A sign on my wall states “When nothing is certain, everything is possible.” I think that’s a pretty good way to look at life in the twenties. Anything’s possible. So maybe instead of trying tirelessly to get God to show me my destination, I’ll focus on having a good time exploring the possibilities he presents along the way.

Thursday, February 8, 2007

Pure Genius

There are few people I regard as Geniuses in this world. Obviously, Jesus was a genius. I mean that thing about the coin and giving to Caesar what was Caesar’s and God what is God’s, brilliant with a capital ‘B.’ No one compares to his genius, so as I list the others, know I recognize they don’t come close.

One person I would have say I regard as a genius is Justin Timberlake. And no, I’m not kidding. Have you heard ‘Sexy Back?’ I mean, yea, the songs’ a little dirty, but the phrase “I’m bringing sexy back.” Pure pop culture genius. Everyone says that now, how could they not, it’s great. Justin Timberlake evolved himself from a little teen joke, to a respected, extremely talented pop superstar. Beat box it out Justin, beat box it out. Obviously I’d never look to him for advice about morals, love or philosophy. But I will turn on “My Love,” and dance all over my room. Holla.

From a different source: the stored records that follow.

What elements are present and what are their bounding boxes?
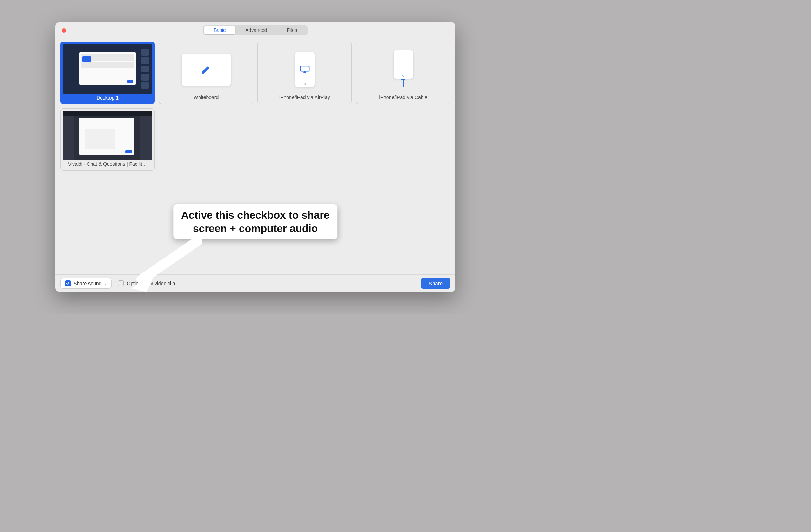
- tab-advanced[interactable]: Advanced: [235, 26, 277, 34]
- tab-files[interactable]: Files: [277, 26, 307, 34]
- pencil-icon: [201, 64, 212, 75]
- annotation-callout: Active this checkbox to share screen + c…: [173, 204, 337, 239]
- share-button[interactable]: Share: [421, 278, 450, 289]
- airplay-icon: [300, 65, 310, 74]
- source-label: Vivaldi - Chat & Questions | Facilit…: [63, 160, 152, 167]
- source-label: Whiteboard: [161, 93, 251, 100]
- annotation-line-1: Active this checkbox to share: [181, 209, 330, 222]
- source-browser-window[interactable]: Vivaldi - Chat & Questions | Facilit…: [60, 108, 155, 171]
- optimize-label: Optimize for video clip: [127, 281, 175, 286]
- optimize-checkbox[interactable]: [118, 280, 124, 286]
- desktop-1-thumbnail: [63, 44, 152, 94]
- source-desktop-1[interactable]: Desktop 1: [60, 42, 155, 104]
- chevron-down-icon[interactable]: ⌄: [104, 281, 107, 285]
- optimize-control[interactable]: Optimize for video clip: [118, 280, 175, 286]
- tab-segmented-control: Basic Advanced Files: [203, 25, 308, 35]
- source-iphone-airplay[interactable]: iPhone/iPad via AirPlay: [257, 42, 352, 104]
- footer-bar: Share sound ⌄ Optimize for video clip Sh…: [55, 274, 455, 292]
- whiteboard-thumbnail: [161, 44, 251, 93]
- titlebar: Basic Advanced Files: [55, 22, 455, 38]
- share-sound-label: Share sound: [74, 281, 101, 286]
- source-iphone-cable[interactable]: iPhone/iPad via Cable: [356, 42, 450, 104]
- source-whiteboard[interactable]: Whiteboard: [159, 42, 253, 104]
- share-sound-checkbox[interactable]: [65, 280, 71, 286]
- browser-window-thumbnail: [63, 111, 152, 160]
- source-label: Desktop 1: [63, 94, 152, 101]
- close-window-button[interactable]: [62, 28, 66, 33]
- cable-thumbnail: [358, 44, 448, 93]
- share-sound-control[interactable]: Share sound ⌄: [60, 278, 112, 289]
- share-screen-window: Basic Advanced Files Desktop 1: [55, 22, 455, 292]
- annotation-line-2: screen + computer audio: [181, 222, 330, 235]
- source-label: iPhone/iPad via AirPlay: [260, 93, 349, 100]
- source-label: iPhone/iPad via Cable: [358, 93, 448, 100]
- airplay-thumbnail: [260, 44, 349, 93]
- svg-rect-0: [300, 66, 309, 71]
- tab-basic[interactable]: Basic: [204, 26, 235, 34]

Other people I acknowledge as geniuses are the people who first learned how to make coffee, the inventor of contacts and advil. Good job.

On a relatively serious note, I think MLK would rank up in my genius category. Actually, he would fit more into my heroes’ category.

If there is anyone out there who is still looking to be named a ‘genius’ by me, here’s some advice: Invent the perfect leave in and rinse out conditioner for my hair. You will go down in history I promise. Alright, One, Two Step…..in’ on outta here…

Tuesday, February 6, 2007

My Adventures in a Christian book store...

I have wanted to read The Abolition of Man, by C.S. Lewis for awhile now. So decided to head to Northwestern bookstore to purchase it and enlighten my mind.

I walked in the store one busy Saturday afternoon, and as I walked around one aisle, I was suddenly overtaken by a sea of pink and floral. A small gagging sensation rose in my throat as I realized what aisle I had stumbled upon: The Christian Women’s section.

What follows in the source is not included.